А Мария мчалась без оглядки через улицу. Перед самым носом машины. Невзирая на зеленый свет, машина остановилась в двух метрах от нее; тормоза завизжали так же неистово, как выругался шофер, ибо машина все-таки наехала на правую ногу Марии и вывернула ей щиколотку. А Мария запрыгала на левой ноге — ничего не поделаешь, пришлось принять помощь коренастого мужчины с волевым лицом, перерезанным черточкой усов, который выскочил из машины и бросился к ней.
— Это все из-за того типа, — еле слышно повторяла она.
Почему именно те, а не иные детали подмечаешь в такие минуты, трудно сказать. Пока мужчина, нагнувшись, а затем встав на колени, решительно принялся ощупывать вывихнутую ногу, потом снял и сунул в карман туфлю-лодочку со сломанным каблуком, Мария, с трудом сохраняя равновесие, разглядывала при мутном свете фонаря идеально ровную линию пробора, идущего ко лбу от проплешинки величиной с монету. Но вот пробор, нос, усы и квадратный подбородок снова оказались на уровне ее лица, и теплый, чуть вибрирующий голос, очаровывавший одним своим звуком, произнес:
— Осмотр закончен! По-моему, ничего не сломано. У вас типичный вывих. Обопритесь на меня. Мерзавец, который приставал к вам, естественно, сбежал.

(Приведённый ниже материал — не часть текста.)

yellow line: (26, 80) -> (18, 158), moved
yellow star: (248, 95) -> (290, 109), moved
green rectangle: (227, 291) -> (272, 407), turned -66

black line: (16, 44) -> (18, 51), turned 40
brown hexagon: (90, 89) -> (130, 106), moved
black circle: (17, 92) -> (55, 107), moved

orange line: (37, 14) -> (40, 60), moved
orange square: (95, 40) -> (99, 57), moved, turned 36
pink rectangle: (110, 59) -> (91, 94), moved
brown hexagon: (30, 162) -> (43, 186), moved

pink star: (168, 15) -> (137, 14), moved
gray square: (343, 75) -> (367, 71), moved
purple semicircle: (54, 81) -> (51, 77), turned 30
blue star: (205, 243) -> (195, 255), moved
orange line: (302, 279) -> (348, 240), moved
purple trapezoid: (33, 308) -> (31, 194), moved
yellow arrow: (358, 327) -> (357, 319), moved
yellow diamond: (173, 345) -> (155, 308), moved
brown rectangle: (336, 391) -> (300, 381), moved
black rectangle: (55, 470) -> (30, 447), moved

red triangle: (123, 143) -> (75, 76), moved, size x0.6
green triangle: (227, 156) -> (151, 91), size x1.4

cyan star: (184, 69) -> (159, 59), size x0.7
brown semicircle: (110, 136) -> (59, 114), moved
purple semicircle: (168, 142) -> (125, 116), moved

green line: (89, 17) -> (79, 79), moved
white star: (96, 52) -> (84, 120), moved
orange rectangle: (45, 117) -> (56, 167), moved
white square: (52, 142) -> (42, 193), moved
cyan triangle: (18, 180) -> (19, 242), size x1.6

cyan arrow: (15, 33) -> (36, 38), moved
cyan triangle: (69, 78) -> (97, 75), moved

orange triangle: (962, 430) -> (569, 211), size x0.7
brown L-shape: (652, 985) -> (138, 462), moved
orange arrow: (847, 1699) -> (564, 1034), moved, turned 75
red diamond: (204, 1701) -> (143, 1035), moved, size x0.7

И в самом деле, спина мерзавца, видневшаяся метрах в пятидесяти, уже сливалась с темнотой. Прыгая на одной ноге, опираясь на незнакомца, Мария очутилась сначала на скамейке, над которой возвышалась статуя Свободы, кормившей в ночной тьме двух близнецов, а потом, после некоторого колебания, на заднем сиденье «вольво», помчавшего ее в больницу. Нога, хоть и без туфли, болела отчаянно, но смятение Марии объяснялось другим: у нее было такое ощущение, будто, приняв от этого человека помощь, она позволила себя похитить.
Хотя Марии и казалось, что она уже где-то видела это лицо, она не узнала его, как не узнали его ни регистратор, ни сестры в приемном покое. Узнал дежурный врач — тощий, тщательно причесанный человек в белоснежном халате; на руке у него поблескивал перстень с печаткой и платиновое обручальное кольцо. Заметив значок в петлице, врач внимательно оглядел его обладателя и, состроив возмущенную мину, резко бросил:
— Значит, господин Мануэль Альковар, мы теперь уже давим молоденьких девушек?
И был явно разочарован, натолкнувшись на возражение Марии:
— Откровенно говоря, доктор, я сама виновата.
Но испуганный взгляд пострадавшей, выражение ее лица — на самом-то деле Мария ругала себя за то, что у нее оказалась такая плохая зрительная память, — дали ему возможность отыграться.
— Жаль! — проскрипел он. — А то пресса сделала бы сенатору хорошую рекламу.
— Ну, вы хоть не скрываете ваших симпатий! — улыбаясь, уже с порога сказал Мануэль.
Через час, сделав рентген, врач наложил на ногу пациентки гипс. Все это время он, не закрывая рта, пытался настроить «жертву» против «лихача», который ведет себя безобразно во всем — ив большом, и в малом, и за рулем, и на трибуне. С отеческой заботливостью, предоставив Марии на два месяца освобождение от работы, он похлопал ее по щеке и закончил процедуру.